Before downloading full page bodies, dcrawl performs HEAD requests to check Content-Type headers. If the response isn't text/html, it skips the download. This is a massive bandwidth saver—no downloading PDFs, images, or video files just to realize they contain no links. The body download is also capped at 1MB, preventing memory exhaustion from accidentally crawling massive HTML files or malformed pages.

The threading model uses Go's goroutines with a shared channel for URL distribution. Each worker goroutine pulls from the queue, processes URLs, and pushes discovered URLs back. A sync.Map tracks visited URLs to prevent duplicate requests, and another tracks domain/subdomain counts to enforce the heuristics. This design is simple but effective—Go's runtime handles the scheduling, and the channel provides natural backpressure.

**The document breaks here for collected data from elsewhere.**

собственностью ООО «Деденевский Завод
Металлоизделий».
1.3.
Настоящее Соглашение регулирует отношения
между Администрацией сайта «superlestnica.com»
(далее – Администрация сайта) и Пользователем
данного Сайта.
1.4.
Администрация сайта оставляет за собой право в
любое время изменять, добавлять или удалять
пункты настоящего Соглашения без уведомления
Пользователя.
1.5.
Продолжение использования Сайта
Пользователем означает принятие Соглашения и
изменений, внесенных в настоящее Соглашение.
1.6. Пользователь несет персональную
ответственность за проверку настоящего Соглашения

One clever feature is resumable crawling. You can point dcrawl at its own output file with -r, and it'll load previously discovered domains to skip already-seen URLs. This enables iterative discovery campaigns where you run the crawler for a few hours, stop, analyze results, and continue without re-crawling:

# Initial crawl
dcrawl -t 50 -o domains.txt -seed https://example.com

# Resume and continue discovering
dcrawl -t 50 -o domains.txt -r domains.txt -seed https://another-seed.com

The output is a simple newline-delimited text file of unique domain names. No JSON, no metadata—just domains. This makes it trivial to pipe into other tools for DNS resolution, HTTP probing, or database insertion. The simplicity is refreshing in an ecosystem of over-engineered tools that output gigabytes of structured data you'll never use.

Gotcha

dcrawl's biggest limitation is its inability to handle modern JavaScript-heavy websites. Single-page applications that load content via AJAX or frameworks like React won't yield their full link graphs. If a page requires JavaScript execution to render links, dcrawl won't see them. This is a deliberate trade-off—adding a headless browser would 10x the resource requirements and complexity. For domain discovery, static HTML parsing covers enough of the web to be useful, but you'll miss domains exclusively linked in JS-rendered content.

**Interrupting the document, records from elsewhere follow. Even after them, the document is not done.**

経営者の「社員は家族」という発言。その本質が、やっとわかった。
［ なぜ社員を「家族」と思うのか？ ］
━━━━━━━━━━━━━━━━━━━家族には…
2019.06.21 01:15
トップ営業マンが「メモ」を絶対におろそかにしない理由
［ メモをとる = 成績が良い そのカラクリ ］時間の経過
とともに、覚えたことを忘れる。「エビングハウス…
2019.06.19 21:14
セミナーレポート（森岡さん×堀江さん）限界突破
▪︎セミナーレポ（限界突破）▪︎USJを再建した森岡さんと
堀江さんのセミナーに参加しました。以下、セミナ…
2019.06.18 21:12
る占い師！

The tool also completely ignores robots.txt and implements no per-domain rate limiting beyond the link-per-hostname cap. While the throttling prevents hammering single sites too hard, it's not respectful crawling by web standards. For large-scale operations, you risk getting IP-banned or causing server strain. There's no built-in proxy rotation or user-agent randomization, so defensive sites will detect and block you quickly. Ethically, this makes dcrawl a research tool, not something to point at production infrastructure without permission. You're also responsible for filtering out domains you shouldn't interact with—there's no built-in blocklist for honeypots or illegal content.

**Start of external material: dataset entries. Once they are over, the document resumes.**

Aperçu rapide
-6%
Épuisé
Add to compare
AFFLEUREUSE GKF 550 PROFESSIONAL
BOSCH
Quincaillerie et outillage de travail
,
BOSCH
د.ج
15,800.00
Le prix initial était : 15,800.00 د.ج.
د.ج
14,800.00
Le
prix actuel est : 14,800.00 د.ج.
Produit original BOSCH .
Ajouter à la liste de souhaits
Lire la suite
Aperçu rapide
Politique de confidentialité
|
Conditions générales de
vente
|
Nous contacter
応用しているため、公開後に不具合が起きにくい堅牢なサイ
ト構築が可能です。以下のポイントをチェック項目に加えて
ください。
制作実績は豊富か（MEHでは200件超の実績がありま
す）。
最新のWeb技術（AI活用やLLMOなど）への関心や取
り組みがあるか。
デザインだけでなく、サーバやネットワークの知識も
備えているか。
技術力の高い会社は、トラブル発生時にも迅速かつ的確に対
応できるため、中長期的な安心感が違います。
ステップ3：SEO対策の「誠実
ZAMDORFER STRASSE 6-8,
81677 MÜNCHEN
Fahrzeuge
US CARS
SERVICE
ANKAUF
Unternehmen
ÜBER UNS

Deduplication across multiple runs requires manual merging of output files. If you run dcrawl with different seeds, you'll get duplicate domains across files unless you post-process with sort -u. For one-off discovery tasks this is fine, but for continuous crawling operations, you'll want to pipe output into a database with unique constraints.

Verdict

Use if: You need a lightweight, fast tool for building domain lists from web crawling, you're conducting security research or reconnaissance where breadth matters more than depth, you want a single binary with zero dependencies that runs anywhere Go compiles, or you're starting from known seed URLs and want to discover connected domains across the web graph. It's perfect for building custom blocklists, initial recon phases, or academic web topology research. Skip if: You need to crawl JavaScript-heavy modern web applications comprehensively, you require production-grade features like robots.txt respect and polite rate-limiting, you want persistent state management across distributed crawlers, or you need rich metadata beyond just domain names. For ethical use, pair dcrawl with your own rate-limiting wrapper, proxy rotation, and filtering logic—the tool gives you speed and simplicity, but you're responsible for using it responsibly.